(Problem to solve) Emit the line that holds "дневник своих успехов и т.д." and all lines following it through the end of the data, verbatim, and nothing else.

(Saved entries)
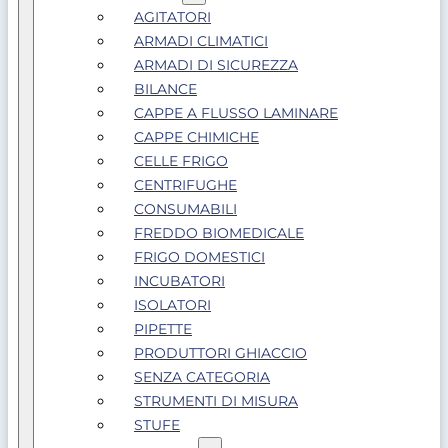
AGITATORI
ARMADI CLIMATICI
ARMADI DI SICUREZZA
BILANCE
CAPPE A FLUSSO LAMINARE
CAPPE CHIMICHE
CELLE FRIGO
CENTRIFUGHE
CONSUMABILI
FREDDO BIOMEDICALE
FRIGO DOMESTICI
INCUBATORI
ISOLATORI
PIPETTE
PRODUTTORI GHIACCIO
SENZA CATEGORIA
STRUMENTI DI MISURA
STUFE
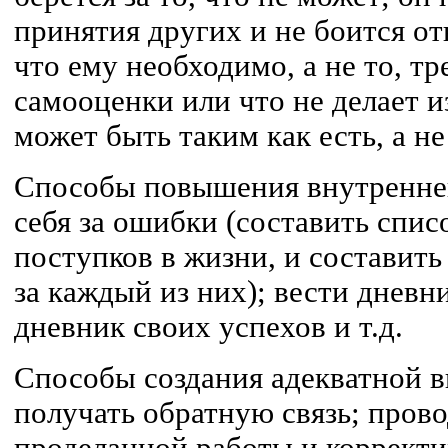
принятия других и не боится от
что ему необходимо, а не то, тр
самооценки или что не делает из
может быть таким как есть, а не
Способы повышения внутренне
себя за ошибки (составить спи
поступков в жизни, и составит
за каждый из них); вести дневн
дневник своих успехов и т.д.
Способы создания адекватной 
получать обратную связь; прово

(Solution)
дневник своих успехов и т.д.
Способы создания адекватной 
получать обратную связь; прово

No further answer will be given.